Task item
Return the material exactly, first line through the line containing "quant à lui, offre", and nothing more. Pictures stay out.

Data to use
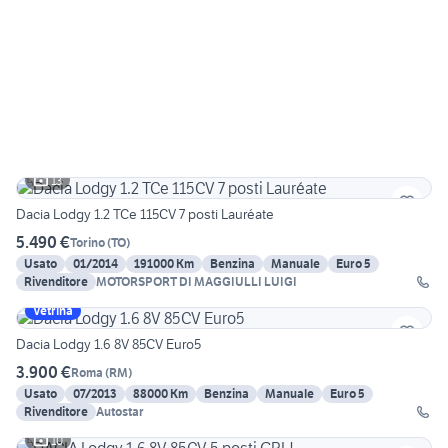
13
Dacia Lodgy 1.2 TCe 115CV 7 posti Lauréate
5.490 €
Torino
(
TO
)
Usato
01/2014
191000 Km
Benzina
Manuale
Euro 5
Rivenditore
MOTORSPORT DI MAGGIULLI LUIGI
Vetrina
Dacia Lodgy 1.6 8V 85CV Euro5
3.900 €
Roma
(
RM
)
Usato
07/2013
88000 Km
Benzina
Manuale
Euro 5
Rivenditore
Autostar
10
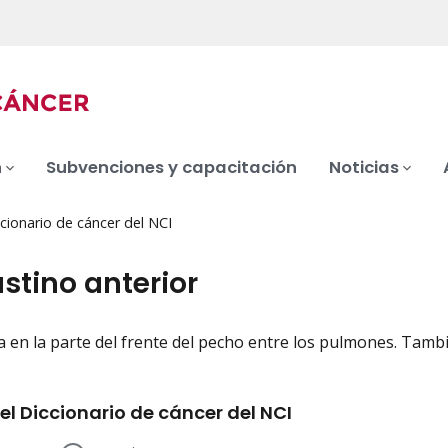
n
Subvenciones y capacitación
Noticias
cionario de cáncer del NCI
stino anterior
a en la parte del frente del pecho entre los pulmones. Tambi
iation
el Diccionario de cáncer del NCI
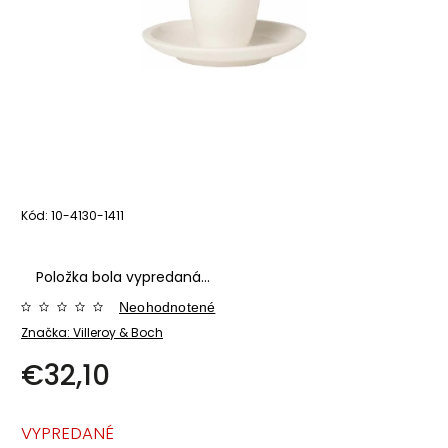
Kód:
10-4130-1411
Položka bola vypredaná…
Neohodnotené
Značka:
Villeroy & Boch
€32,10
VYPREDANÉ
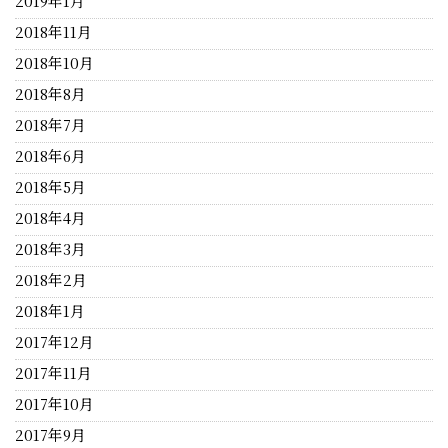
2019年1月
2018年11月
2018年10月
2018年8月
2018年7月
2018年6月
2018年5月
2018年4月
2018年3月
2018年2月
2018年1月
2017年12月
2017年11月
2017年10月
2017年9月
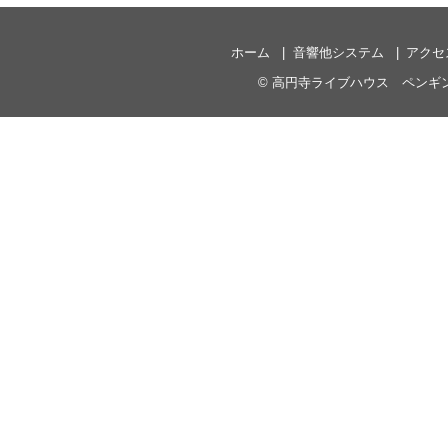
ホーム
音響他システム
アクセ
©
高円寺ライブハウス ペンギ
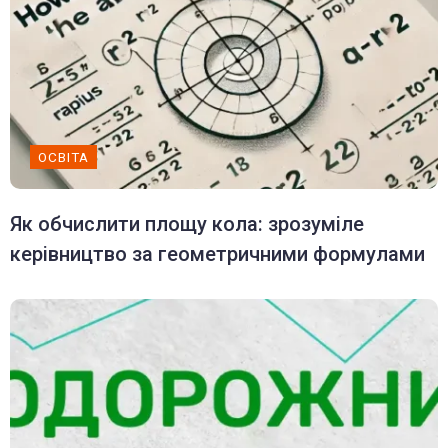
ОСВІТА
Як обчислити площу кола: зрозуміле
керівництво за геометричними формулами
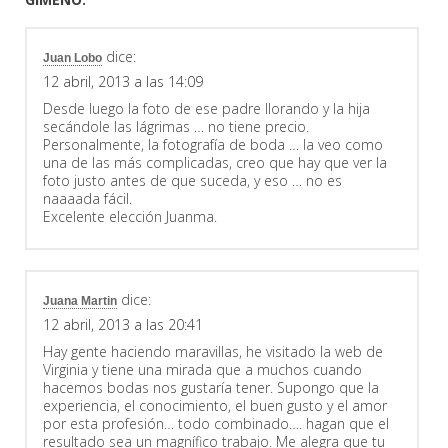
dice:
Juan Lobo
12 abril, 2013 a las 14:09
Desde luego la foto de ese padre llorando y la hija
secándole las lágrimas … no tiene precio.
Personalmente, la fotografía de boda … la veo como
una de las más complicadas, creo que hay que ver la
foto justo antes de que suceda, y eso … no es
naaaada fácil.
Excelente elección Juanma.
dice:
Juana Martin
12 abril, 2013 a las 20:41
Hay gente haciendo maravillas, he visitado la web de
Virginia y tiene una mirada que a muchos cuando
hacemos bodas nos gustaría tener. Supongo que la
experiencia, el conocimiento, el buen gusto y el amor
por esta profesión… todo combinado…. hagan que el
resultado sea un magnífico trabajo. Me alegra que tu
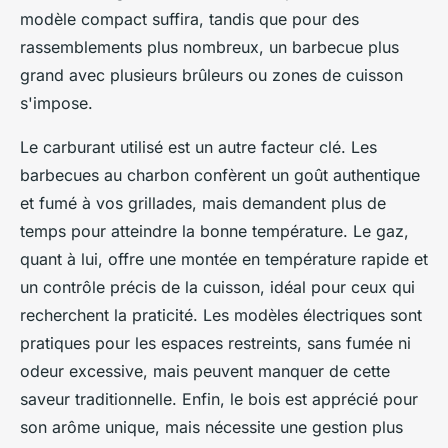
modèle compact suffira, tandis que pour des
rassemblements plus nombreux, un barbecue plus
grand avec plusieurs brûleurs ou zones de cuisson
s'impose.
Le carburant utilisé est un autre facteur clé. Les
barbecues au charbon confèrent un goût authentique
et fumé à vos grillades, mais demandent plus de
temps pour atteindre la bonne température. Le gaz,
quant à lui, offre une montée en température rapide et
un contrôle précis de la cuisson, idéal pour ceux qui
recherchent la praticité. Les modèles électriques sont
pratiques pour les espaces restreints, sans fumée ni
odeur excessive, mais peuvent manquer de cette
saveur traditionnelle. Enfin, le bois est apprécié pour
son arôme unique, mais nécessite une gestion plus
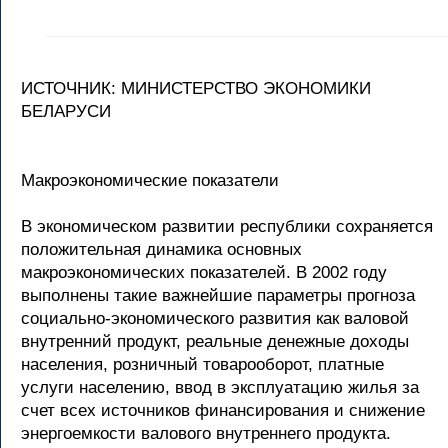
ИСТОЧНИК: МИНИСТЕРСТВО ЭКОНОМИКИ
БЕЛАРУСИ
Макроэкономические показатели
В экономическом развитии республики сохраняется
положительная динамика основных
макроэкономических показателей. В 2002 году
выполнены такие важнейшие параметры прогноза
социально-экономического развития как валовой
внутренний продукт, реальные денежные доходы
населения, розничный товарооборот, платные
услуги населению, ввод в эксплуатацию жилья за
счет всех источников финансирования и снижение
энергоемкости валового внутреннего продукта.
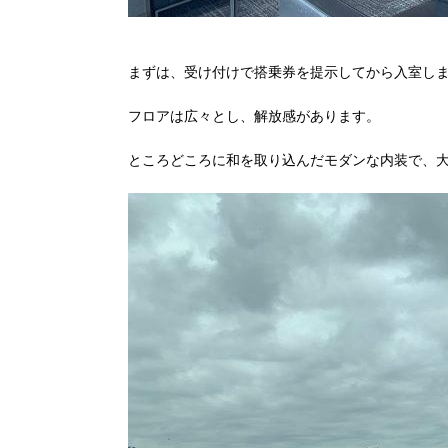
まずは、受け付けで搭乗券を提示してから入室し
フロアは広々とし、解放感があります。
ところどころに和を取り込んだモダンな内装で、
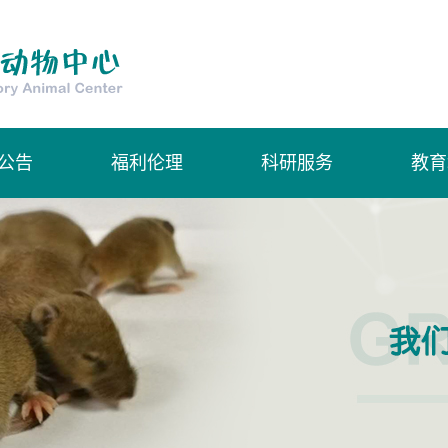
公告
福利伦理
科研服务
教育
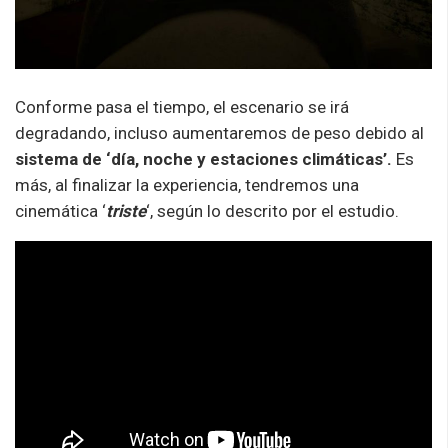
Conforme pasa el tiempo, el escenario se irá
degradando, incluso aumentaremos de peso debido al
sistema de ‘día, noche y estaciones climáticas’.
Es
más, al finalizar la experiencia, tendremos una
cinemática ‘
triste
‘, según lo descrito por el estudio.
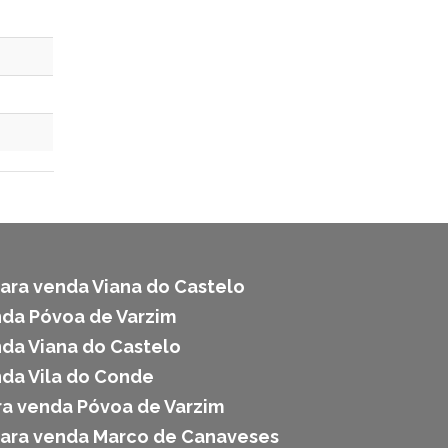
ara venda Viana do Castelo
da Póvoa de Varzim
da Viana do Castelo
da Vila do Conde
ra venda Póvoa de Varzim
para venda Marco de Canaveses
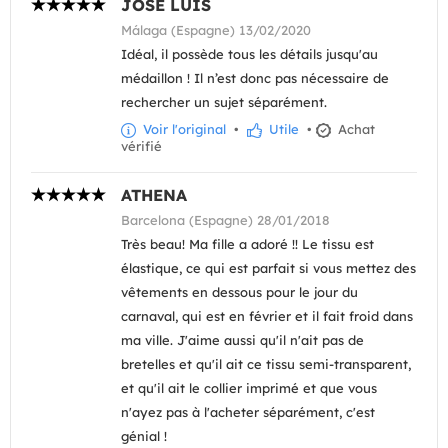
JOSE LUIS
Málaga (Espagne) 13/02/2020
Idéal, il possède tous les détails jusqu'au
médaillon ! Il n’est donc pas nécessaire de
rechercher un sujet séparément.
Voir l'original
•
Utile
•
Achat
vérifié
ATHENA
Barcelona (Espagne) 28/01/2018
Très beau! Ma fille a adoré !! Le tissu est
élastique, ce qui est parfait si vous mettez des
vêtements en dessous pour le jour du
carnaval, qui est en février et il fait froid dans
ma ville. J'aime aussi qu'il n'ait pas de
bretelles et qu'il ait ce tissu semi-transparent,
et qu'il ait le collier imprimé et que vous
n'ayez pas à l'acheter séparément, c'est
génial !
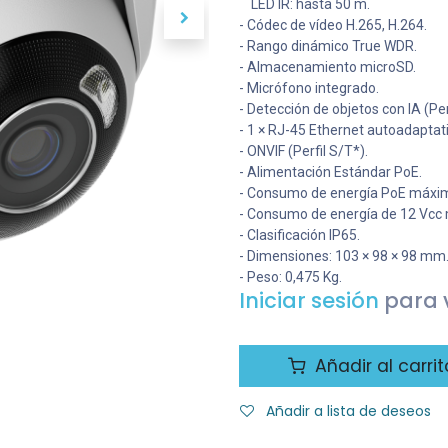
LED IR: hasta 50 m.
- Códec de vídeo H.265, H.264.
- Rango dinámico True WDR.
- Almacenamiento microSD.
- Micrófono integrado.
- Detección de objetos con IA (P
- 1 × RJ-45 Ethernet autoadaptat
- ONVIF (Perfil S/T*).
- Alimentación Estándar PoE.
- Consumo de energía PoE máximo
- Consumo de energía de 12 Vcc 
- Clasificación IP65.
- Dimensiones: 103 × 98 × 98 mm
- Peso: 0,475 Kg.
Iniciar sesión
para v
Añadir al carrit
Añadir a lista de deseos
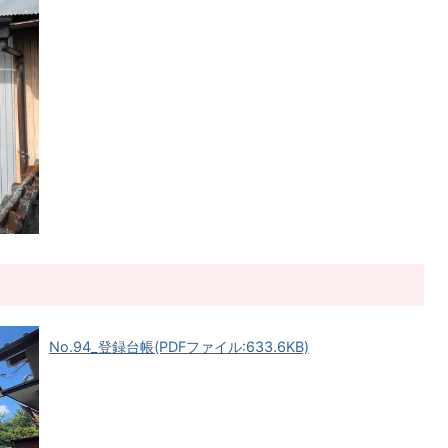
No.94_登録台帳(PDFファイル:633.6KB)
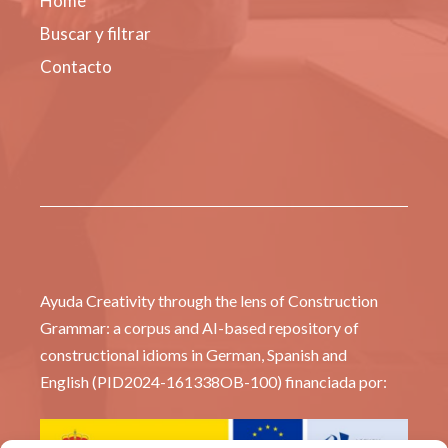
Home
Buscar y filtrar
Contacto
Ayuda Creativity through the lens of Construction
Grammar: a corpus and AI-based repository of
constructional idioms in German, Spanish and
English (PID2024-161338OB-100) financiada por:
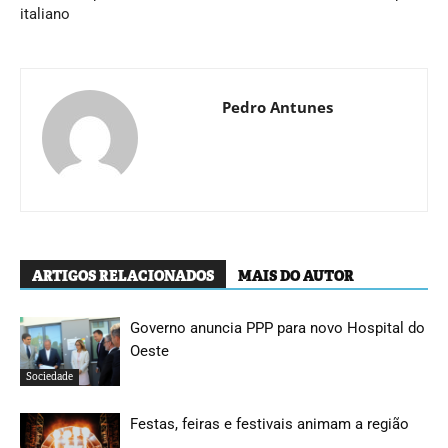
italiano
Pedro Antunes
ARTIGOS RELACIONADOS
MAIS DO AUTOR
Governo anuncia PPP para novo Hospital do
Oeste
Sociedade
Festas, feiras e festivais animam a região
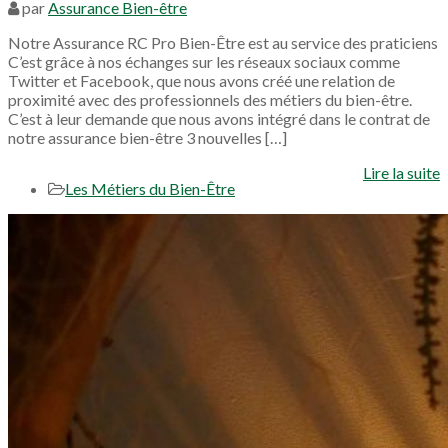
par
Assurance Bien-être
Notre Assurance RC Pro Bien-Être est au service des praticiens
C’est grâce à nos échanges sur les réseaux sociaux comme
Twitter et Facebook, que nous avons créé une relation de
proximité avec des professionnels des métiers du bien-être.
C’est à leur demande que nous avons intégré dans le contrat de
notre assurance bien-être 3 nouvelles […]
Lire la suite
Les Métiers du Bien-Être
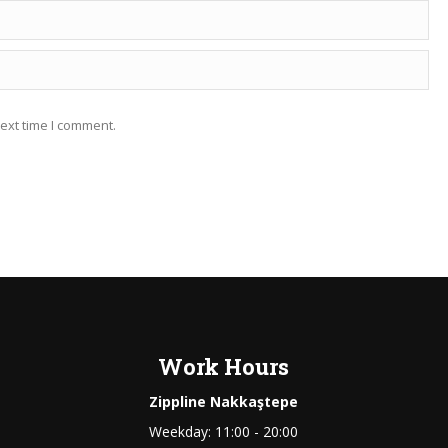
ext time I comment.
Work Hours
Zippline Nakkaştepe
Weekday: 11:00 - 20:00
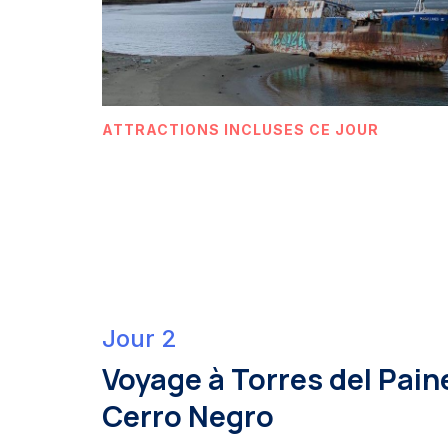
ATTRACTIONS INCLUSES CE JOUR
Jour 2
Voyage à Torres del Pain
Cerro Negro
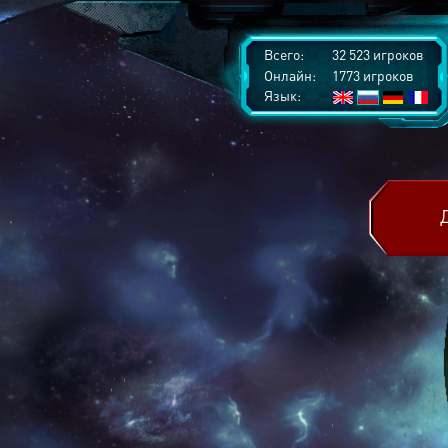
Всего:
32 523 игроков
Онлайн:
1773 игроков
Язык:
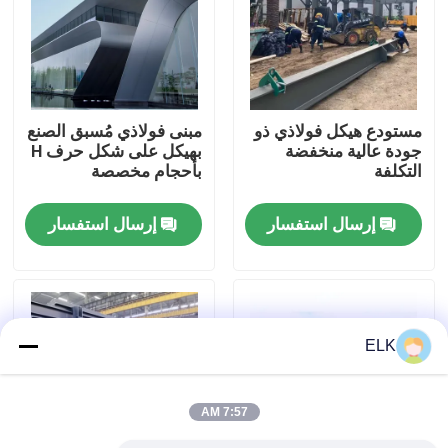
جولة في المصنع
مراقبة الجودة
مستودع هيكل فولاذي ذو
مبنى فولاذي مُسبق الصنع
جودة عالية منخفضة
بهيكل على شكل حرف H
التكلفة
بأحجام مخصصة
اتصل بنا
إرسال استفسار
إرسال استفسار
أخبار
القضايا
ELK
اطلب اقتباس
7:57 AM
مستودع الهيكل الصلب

Solution to this exercise
13
Dacia Lodgy 1.2 TCe 115CV 7 posti Lauréate
5.490 €
Torino
(
TO
)
Usato
01/2014
191000 Km
Benzina
Manuale
Euro 5
Rivenditore
MOTORSPORT DI MAGGIULLI LUIGI
Vetrina
Dacia Lodgy 1.6 8V 85CV Euro5
3.900 €
Roma
(
RM
)
Usato
07/2013
88000 Km
Benzina
Manuale
Euro 5
Rivenditore
Autostar
10
n
Subvenciones y capacitación
Noticias
cionario de cáncer del NCI
stino anterior
a en la parte del frente del pecho entre los pulmones. Tambi
iation
el Diccionario de cáncer del NCI
Kód:
10-4130-1411
Položka bola vypredaná…
Neohodnotené
Značka:
Villeroy & Boch
€32,10
VYPREDANÉ
2019年1月
2018年11月
2018年10月
2018年8月
2018年7月
2018年6月
2018年5月
2018年4月
2018年3月
2018年2月
2018年1月
2017年12月
2017年11月
2017年10月
2017年9月
ホーム
音響他システム
アクセ
©
高円寺ライブハウス ペンギ
ОСВІТА
Як обчислити площу кола: зрозуміле
керівництво за геометричними формулами
dice:
Juan Lobo
12 abril, 2013 a las 14:09
Desde luego la foto de ese padre llorando y la hija
secándole las lágrimas … no tiene precio.
Personalmente, la fotografía de boda … la veo como
una de las más complicadas, creo que hay que ver la
foto justo antes de que suceda, y eso … no es
naaaada fácil.
Excelente elección Juanma.
dice:
Juana Martin
12 abril, 2013 a las 20:41
Hay gente haciendo maravillas, he visitado la web de
Virginia y tiene una mirada que a muchos cuando
hacemos bodas nos gustaría tener. Supongo que la
experiencia, el conocimiento, el buen gusto y el amor
por esta profesión… todo combinado…. hagan que el
resultado sea un magnífico trabajo. Me alegra que tu
modèle compact suffira, tandis que pour des
rassemblements plus nombreux, un barbecue plus
grand avec plusieurs brûleurs ou zones de cuisson
s'impose.
Le carburant utilisé est un autre facteur clé. Les
barbecues au charbon confèrent un goût authentique
et fumé à vos grillades, mais demandent plus de
temps pour atteindre la bonne température. Le gaz,
quant à lui, offre une montée en température rapide et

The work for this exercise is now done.